Les six hommes (dont un délégué du personnel), issus des secteurs de la maintenance et du fret, auraient été identifiés grâce à des caméras de vidéosurveillance et risquent des poursuites pénales. Une dizaine de plaintes ont été déposées à leur encontre par la direction, ainsi que deux vigiles (l’un d’eux a fait un malaise de quelques minutes au moment des incidents). Ces salariés sont également menacés, selon nos informations, de licenciements secs par Air France. Très vite, ils risquent de perdre aussi leur badge aéroportuaire – sésame pour l’accès aux avions –, délivré sous l’autorité de la préfecture.

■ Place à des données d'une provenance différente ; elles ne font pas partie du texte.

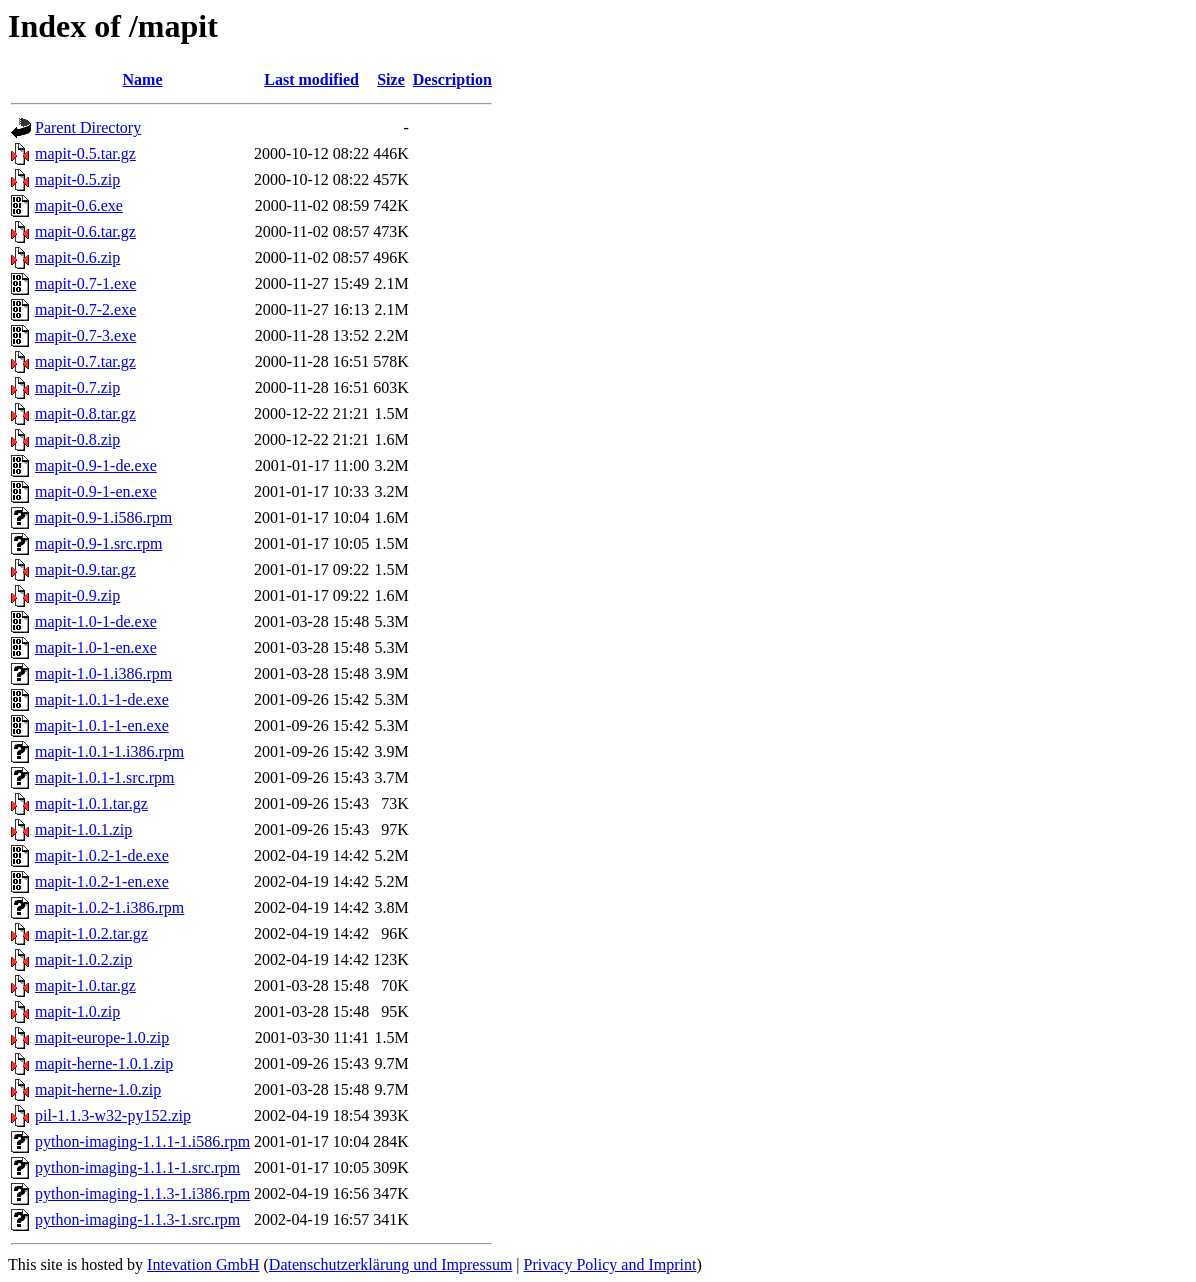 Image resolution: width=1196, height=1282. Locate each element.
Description (452, 79)
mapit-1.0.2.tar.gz (91, 933)
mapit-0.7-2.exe (85, 309)
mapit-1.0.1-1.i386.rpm (109, 751)
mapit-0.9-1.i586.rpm (103, 517)
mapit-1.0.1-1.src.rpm (105, 777)
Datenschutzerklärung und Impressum (390, 1264)
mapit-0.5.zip (77, 179)
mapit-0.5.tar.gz (85, 153)
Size (391, 79)
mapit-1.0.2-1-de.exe (102, 855)
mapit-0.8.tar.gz (85, 413)
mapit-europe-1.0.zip (102, 1037)
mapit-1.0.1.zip (83, 829)
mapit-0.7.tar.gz (85, 361)
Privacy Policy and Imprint (610, 1264)
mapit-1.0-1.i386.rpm (103, 673)
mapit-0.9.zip (77, 595)
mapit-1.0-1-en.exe (96, 647)
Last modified (311, 79)
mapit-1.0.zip (77, 1011)
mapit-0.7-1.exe (85, 283)
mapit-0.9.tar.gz (85, 569)
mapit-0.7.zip (77, 387)
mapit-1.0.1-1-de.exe (102, 699)
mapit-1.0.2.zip (83, 959)
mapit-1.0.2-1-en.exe (102, 881)
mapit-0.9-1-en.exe (96, 491)
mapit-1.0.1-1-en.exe (102, 725)
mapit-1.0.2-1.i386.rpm (109, 907)
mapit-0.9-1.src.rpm (99, 543)
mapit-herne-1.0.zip (98, 1089)
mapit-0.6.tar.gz (85, 231)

D’autres salariés, participants ou témoins, vont également être entendus par la police et attendent leur lettre de convocation. Un certain nombre est également sous le coup de sanctions disciplinaires de la part du groupe Air France, pouvant aller jusqu’au licenciement. Selon Didier Fauverte, secrétaire général de la CGT chez Air France, cité par Reuters, quatre ou cinq salariés seraient même menacés d’une mise à pied ou de retenue sur salaire pour avoir simplement chanté «sans chemise, sans pantalon» le jour des incidents. Confortée par une classe politique et syndicale, la machine judiciaire va vite, et fort. Air France, de son côté, joue très habilement la partition de l’offensé. Les échauffourées du 5 octobre lui permettent d’enfoncer un peu plus le mouvement social au sein de la compagnie, et de justifier sa stratégie.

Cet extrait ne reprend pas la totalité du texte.